A third surgery, another bowel obstruction, 3 more weeks in a hospital room, 3 more weeks of a tube up my nose, 3 more weeks of the beeping monitor, 3 more weeks of being fed by a bag, 3 more weeks to stop and review.

What had I missed, why had it come back, what had I not let go of, what still needed to be embraced?

I truly had to own the artist within me. I was the creator of my own life, I held the brush in my hand, I had the pallet of colours, I also had the design in my head – now it was time to paint true to form, to express who I truly was and to express what was truly mine to express.

Chemotherapy stripped away any last resistances.
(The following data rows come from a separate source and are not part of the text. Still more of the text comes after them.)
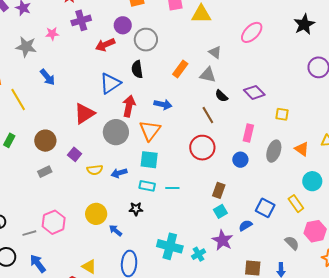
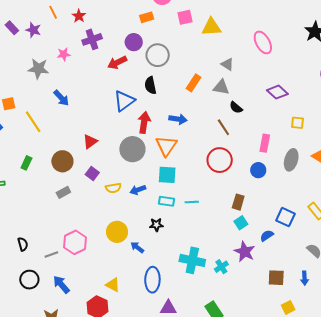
pink ellipse: (252, 32) -> (263, 43), turned -70
purple diamond: (254, 92) -> (277, 92), moved
red triangle: (84, 113) -> (90, 142), moved, size x0.7

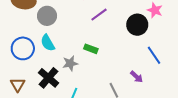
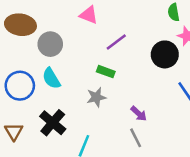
green rectangle: (91, 49) -> (106, 72), moved
gray star: (70, 63) -> (96, 97), moved
purple arrow: (137, 77) -> (139, 114), moved

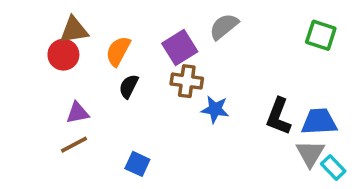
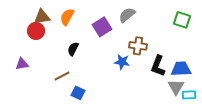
orange semicircle: (118, 51) -> (67, 17), moved
brown cross: (187, 81) -> (138, 46), moved
purple triangle: (78, 113) -> (22, 64), moved
brown line: (74, 145) -> (62, 76), moved
cyan rectangle: (333, 167) -> (189, 95), turned -48

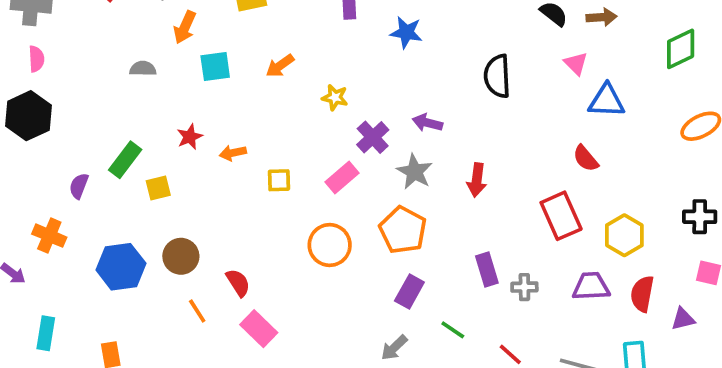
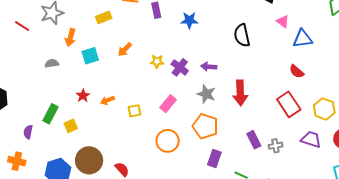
purple cross: (373, 137) -> (180, 67), moved
red arrow: (477, 180) -> (240, 93), size x1.4
brown circle: (181, 256) -> (89, 160), size x1.4
purple trapezoid: (591, 286) -> (311, 139), turned 30

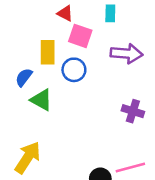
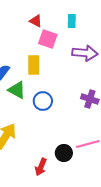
yellow rectangle: (48, 52) -> (34, 65), moved
blue circle: (74, 70) -> (43, 101), moved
Suzanne's Chemotherapy Journal

Suzanne’s Chemotherapy Journal

I found this on the Internet and it sums up the experience of chemo so well―

“During chemo, you’re more tired than you’ve ever been. It’s like a cloud passing over the sun, and suddenly you’re out. You don’t know how you’ll answer the door when your groceries are delivered. But you also find that you’re stronger than you’ve ever been. You’re clear. Your mortality is at optimal distance, not up so close that it obscures everything else, but close enough to give you depth perception. Previously, it has taken you weeks, months, or years to discover the meaning of an experience. Now it’s instantaneous.” – Melissa Banks

Not being one to let things get me down, cancer and chemo treatment were not going to get the better of me either.

When I was not in hospital having treatment (oh that Campari red fluid pumping through collapsed veins, how can you forget that) I was at my favourite beach armed with my trusty notebook or sketchpad, summer, winter, spring, autumn. I swam with whatever energy I could muster, at times all I could manage was to let the water support while I floated on a tide to nowhere.
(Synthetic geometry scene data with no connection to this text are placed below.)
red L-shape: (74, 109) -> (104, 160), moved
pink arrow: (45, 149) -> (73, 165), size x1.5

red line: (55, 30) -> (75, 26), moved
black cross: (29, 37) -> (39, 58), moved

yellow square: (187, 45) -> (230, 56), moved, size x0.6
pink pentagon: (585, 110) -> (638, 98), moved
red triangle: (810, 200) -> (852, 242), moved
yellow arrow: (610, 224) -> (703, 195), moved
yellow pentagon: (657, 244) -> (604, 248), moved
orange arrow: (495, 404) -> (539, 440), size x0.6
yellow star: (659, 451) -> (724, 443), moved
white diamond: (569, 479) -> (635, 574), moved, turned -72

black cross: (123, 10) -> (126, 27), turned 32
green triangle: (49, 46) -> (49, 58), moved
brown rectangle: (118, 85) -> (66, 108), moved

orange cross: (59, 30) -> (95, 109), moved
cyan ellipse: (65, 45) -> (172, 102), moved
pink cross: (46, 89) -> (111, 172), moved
Endless beach days, the chill of the winter water, the solitude, the quiet … awesome. For the first time in my life I could say I found the peacefulness of not doing, a peacefulness of just being. It was as if a new day had dawned, new life had been breathed into me. Life that was balanced, life that was intrinsically creative, life that was content, life that was full …

And all the while still managing my treatment.

My journey with cancer has been a great gift, not because of the cancer but for the package it left me: the gift of creativity, the joy of an awakened heart.